Jerusalem (AsiaNews) - A cease-fire agreement signed yesterday evening between Israel and Hamas in the Gaza Strip seems to hold. The agreement, sponsored by Egypt, also has the backing of the UN Security Council, which called on both parties to be faithful to the signing and praised Egyptian President Mohamed Morsi his for diplomatic involvement.
The agreement calls for Israel to end all hostilities by land, sea and air, the end of any attempt to makes raids and to execute individuals: for Hamas and all the Palestinian factions, it stipulates the end of all hostilities from the Gaza Strip including the rocket attacks and the violence along the border.
The agreement also demands that within 24 hours of the signing, all the border crossings of the Gaza Strip towards Egypt should be begin to be opened, and consideration should begin about the reopening of the crossings towards Israel, to allow people and goods to move freely.
In Gaza, the agreement was hailed as a victory, with festive celebrations throughout the night. The Hamas spokesman, Ihab Hussein, claimed victory, achieved with "patience and the blood of our people." With the reopening of the crossings in Israel - which will allow Palestinians to work in Israel, "we will live", he added, "in calm and peace."
Israel also proclaims victory. Mark Regev, spokesman for the government of Benjamin Netanyahu, said that "from our point of view this is a victory... And if we come out of this now with a sustained period of quiet and the people of southern Israel can have normal lives, from our point of view it was worth it and that's a plus."
Observers note that operation "Pillar of Defense" has enjoyed great support from the public in Israel and this will help Netanyahu in the upcoming January 22 elections.
The real winner seems to be Mohamed Morsi, who managed to stop the escalation of the crisis, which would have brought chaos in Egypt, polarizing the Egyptians in their hostility against Israel.

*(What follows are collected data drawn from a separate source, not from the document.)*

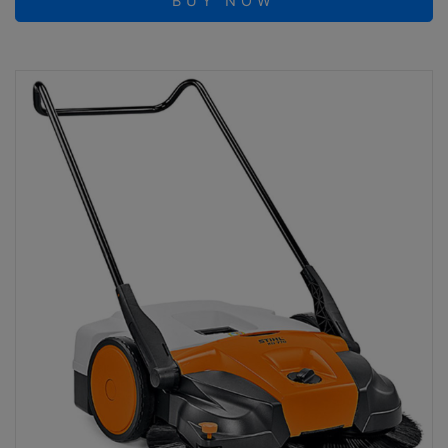
BUY NOW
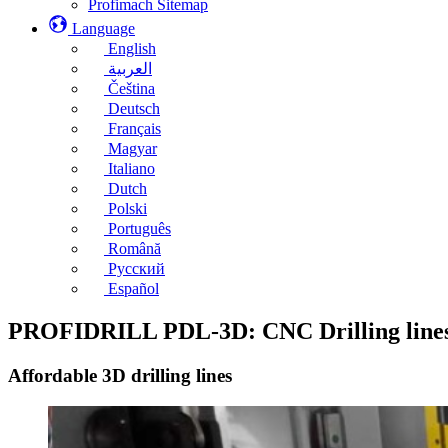
Profimach Sitemap
Language
English
العربية
Čeština
Deutsch
Français
Magyar
Italiano
Dutch
Polski
Português
Română
Русский
Español
PROFIDRILL PDL-3D: CNC Drilling line
Affordable 3D drilling lines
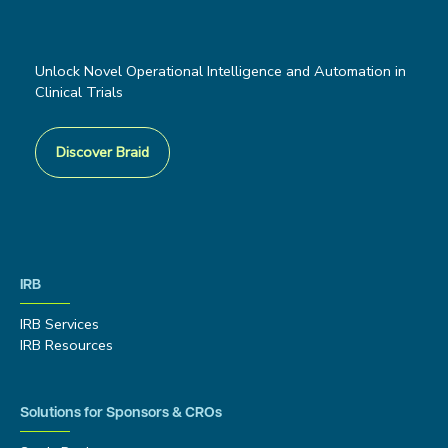
Unlock Novel Operational Intelligence and Automation in
Clinical Trials
Discover Braid
IRB
IRB Services
IRB Resources
Solutions for Sponsors & CROs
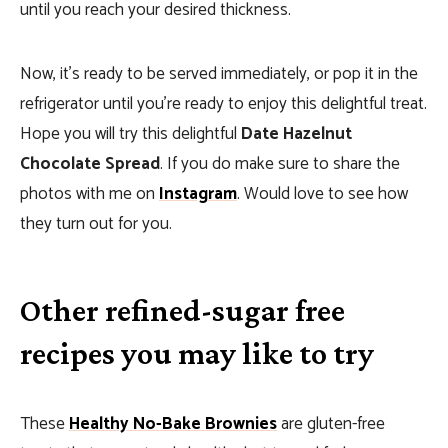
until you reach your desired thickness.
Now, it’s ready to be served immediately, or pop it in the
refrigerator until you’re ready to enjoy this delightful treat.
Hope you will try this delightful
Date Hazelnut
Chocolate Spread
. If you do make sure to share the
photos with me on
Instagram
. Would love to see how
they turn out for you.
Other refined-sugar free
recipes you may like to try
These
Healthy No-Bake Brownies
are gluten-free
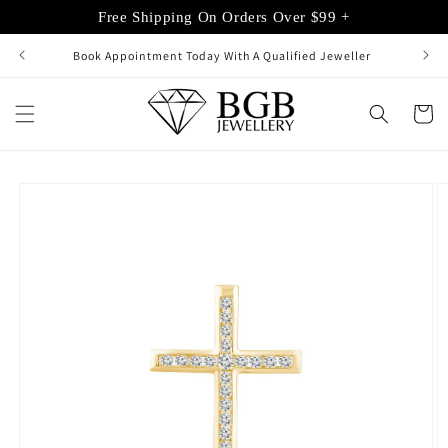
Skip to
Free Shipping On Orders Over $99 +
content
Book Appointment Today With A Qualified Jeweller
Cart
Skip to
product
information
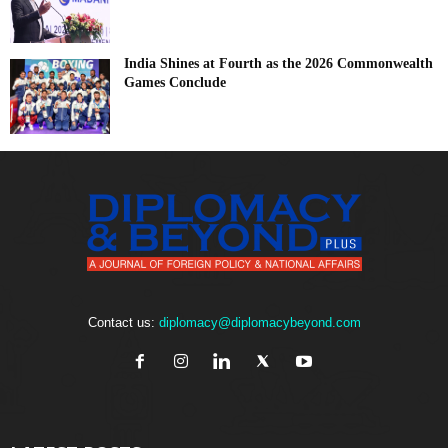
India Shines at Fourth as the 2026 Commonwealth
Games Conclude
Contact us:
diplomacy@diplomacybeyond.com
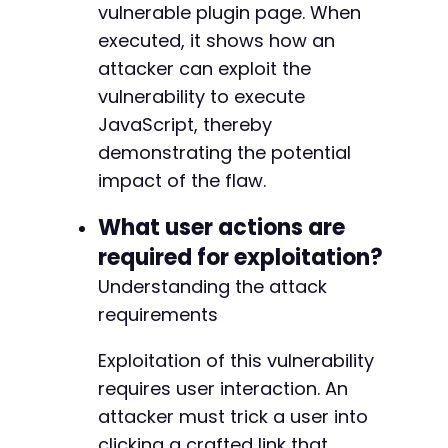
-
vulnerable plugin page. When
-
executed, it shows how an
-
attacker can exploit the
-
-
vulnerability to execute
-
JavaScript, thereby
-
demonstrating the potential
-
impact of the flaw.
-
-
What user actions are
-
-
required for exploitation?
-
Understanding the attack
-
-
requirements
-
-
Exploitation of this vulnerability
-
requires user interaction. An
-
attacker must trick a user into
-
clicking a crafted link that
-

Morsi managed to save diplomatic relations with his neighbor, while showing loyal support to Hamas.
Coming out a loser, or weakened, is Mahmoud Abbas, the president of the Palestinian Authority, who being responsible for the occupied territories, was able to influence the situation in Gaza - in the hands of Hamas since 2007 - only with a few interviews with diplomats from the U.S., Egypt and the Arab League.
But Hossam Zomlot, head of Fatah, said that in the week of conflict the unity of the Palestinians has been strengthened and that "our political ability to push for reconciliation is unprecedented."
Zomlot pointed out that the attacks on Gaza have strengthened Abbas's decision to submit the request to the UN to demand an elevation in Palestine's status. At the end of the month, the General Assembly of the United Nations is scheduled to vote on the request to make Palestine a non-member observer. If victorious, Palestine could have access to international courts and challenge Israel's settlement policy in the West Bank, East Jerusalem and Gaza.
Another "victorious" element is the Iron Dome missile defense system deployed by Israel, which according to the army had a 74% success rate. In operation "Pillar of Defense," the Israeli army claims to have hit 1,500 "terrorist sites", including 19 command centers, hundreds of underground missile ramps, 140 tunnels used for smuggling, 26 weapons factories.
For the first time, Hamas militants have used medium-range missiles of Iranian manufacture, the Fajr 5, reaching Tel Aviv and Jerusalem.
The truce imposes an embargo on arms trafficking which from Iran, China and Russia, through Syria and Lebanon, or Eritrea and Sudan, arrives in Egypt and then to Gaza through 500 tunnels. According to many scholars, the smuggling of weapons and goods through these tunnels employs at least 70,000 Palestinians in Gaza. Therefore, it is unlikely that even with the truce, the business will stop.
The eight-day war led to the death of 158 Palestinians and five Israelis.